Self Employed Women's Association (SEWA), meaning "service" in several Indian languages, is a trade union based in Ahmedabad, India, that promotes the rights of low-income, independently employed female workers. Nearly 2 million workers are members of SEWA across eight states in India. Self-employed women are defined as those who do not have a fixed employer–employee relationship and do not receive a fixed salary and social protection like that of formally-employed workers and therefore have a more precarious income and life. SEWA organises around the goal of full employment in which a woman secures work, income, food, and social security like health care, child care, insurance, pension and shelter. The principles behind accomplishing these goals are struggle and development, meaning negotiating with stakeholders and providing services, respectively.

SEWA was founded in 1972 by labor lawyer and organiser Ela Bhatt. It emerged from the Women's Wing of the Textile Labour Association (TLA), a labour union founded by Gandhi in 1918. The organisation grew very quickly, with 30,000 members in 1996, to 318,527 in 2000, to 1,919,676 in 2013, and nearly 2 million in 2023. Even before the 2008 financial crisis, over 90% of India's working population was in the informal sector (Shakuntala 2015), and 94% of working women in 2009 worked in the informal sector (Bhatt 2009). India's history and patriarchal systems also contributes to this disparity because traditional gender roles exclude women from regular, secure forms of labour.

==History==
=== TLA and Gandhian roots ===
SEWA originated in 1972 as the Association's Women's Wing of Textile Labour Association (TLA), which was established by Gandhi in 1918. SEWA is located in Ahmedabad, India, the city where Gandhi's ashram still exists and once served to facilitate much of the Mahatma's work. Gandhi's ethos of collective mobilization led to the founding of TLA, which is a labour union generally concerned with textile labourers in the formal sector. Around the era of SEWA's establishment, Ahmedabad youths were enthusiastic to interact with the poor because of Gandhi's legacy in the city. While not explicitly stated, low-income labourers in the formal sector are more likely to be men because of cultural practice putting men in positions of security and higher status.

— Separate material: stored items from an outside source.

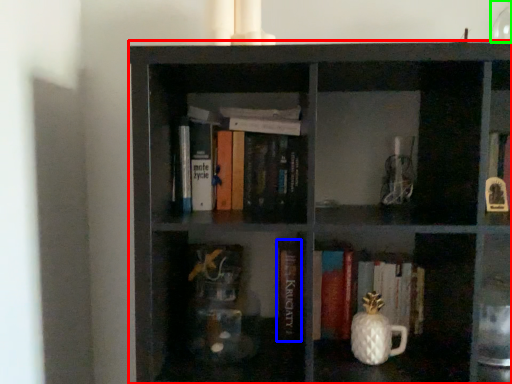 Question: Which object is the closest to the shelf (highlighted by a red box)? Choose among these: book (highlighted by a blue box) or glass vase (highlighted by a green box).

Choices:
 (A) book
 (B) glass vase

Answer: (A) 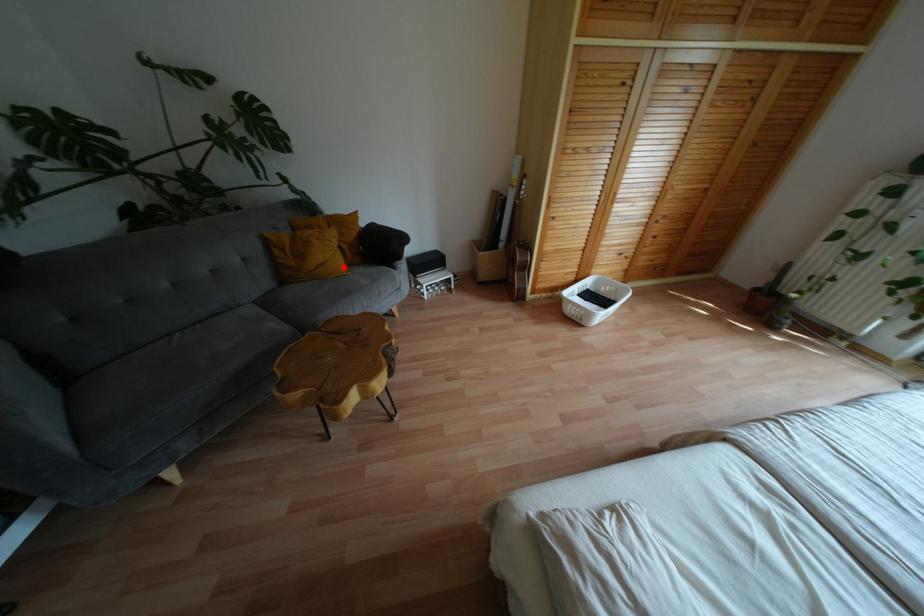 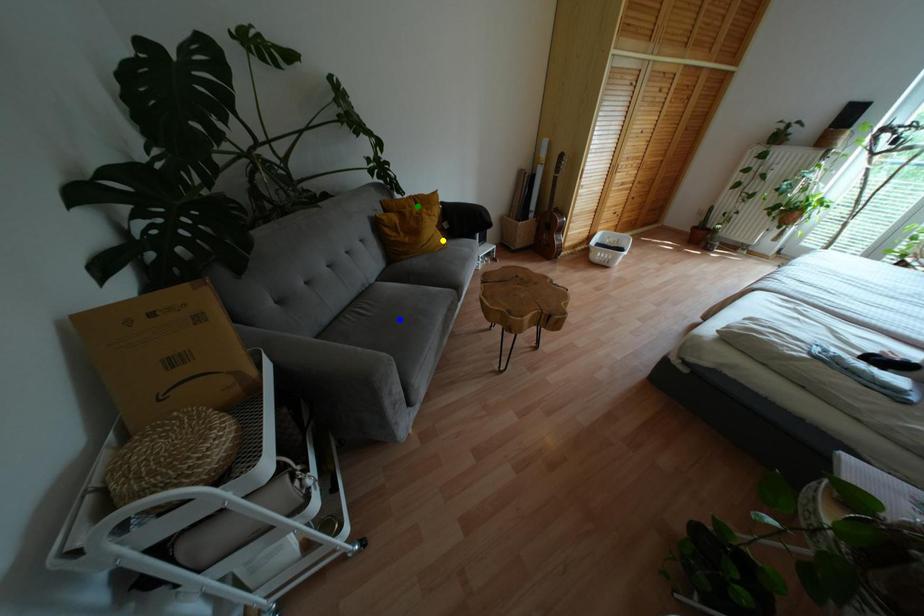 Question: I am providing you with two images of the same scene from different viewpoints. A red point is marked on the first image. You are given multiple points on the second image. Which spot in image 2 lines up with the point in image 1?

Choices:
 (A) yellow point
 (B) blue point
 (C) green point

Answer: (A) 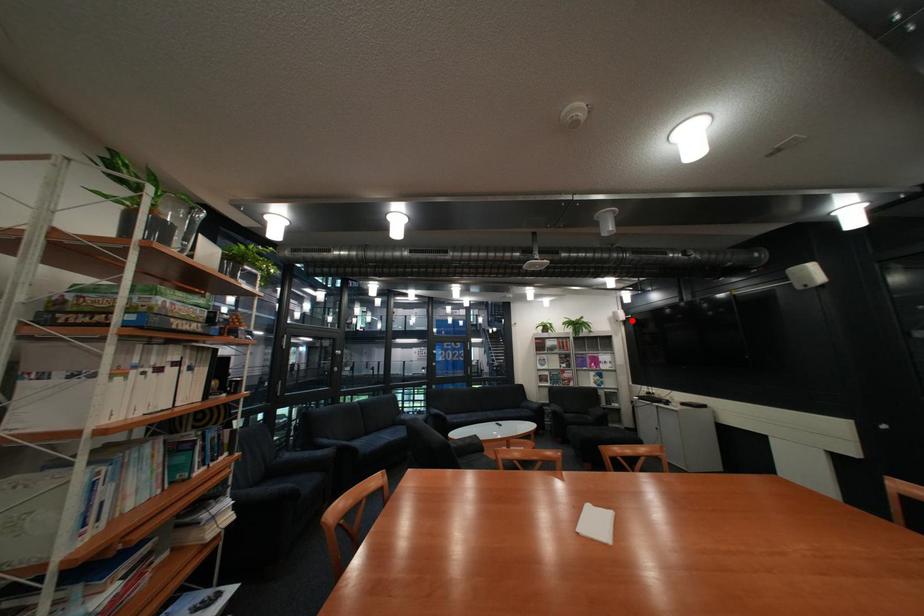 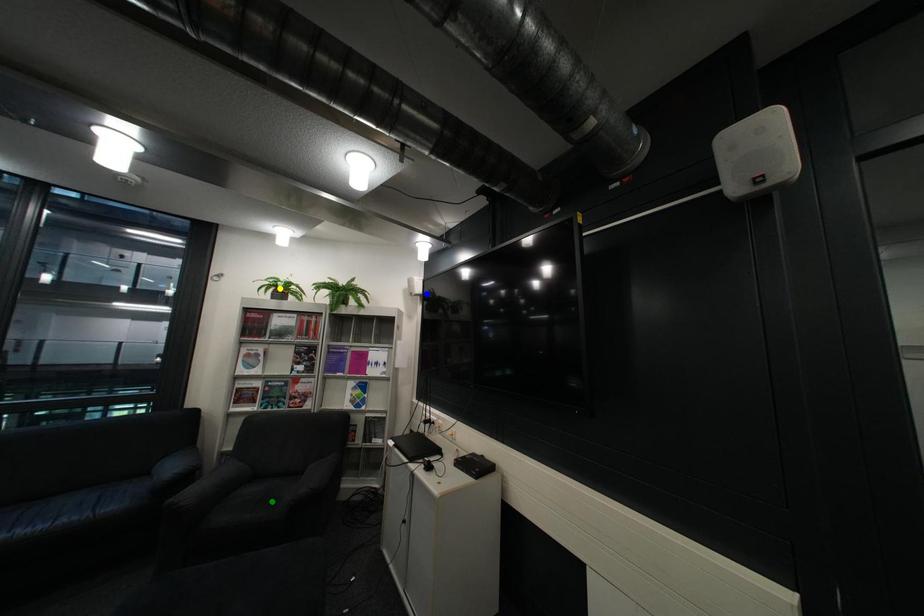 Question: I am providing you with two images of the same scene from different viewpoints. A red point is marked on the first image. You are given multiple points on the second image. Which point in image 2 is actually the same real-world point as the red point in image 1?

There were no unions protecting individuals who worked outside the formal sector, which tended to be women. As a young lawyer for TLA in the 1970s, Bhatt saw these women outside textile factories and created a department within the Women's Wing of TLA specifically devoted to women in the informal economy.

Gender discrimination was apparent in TLA, whose leading figures were all male during the time of SEWA's involvement in the organization.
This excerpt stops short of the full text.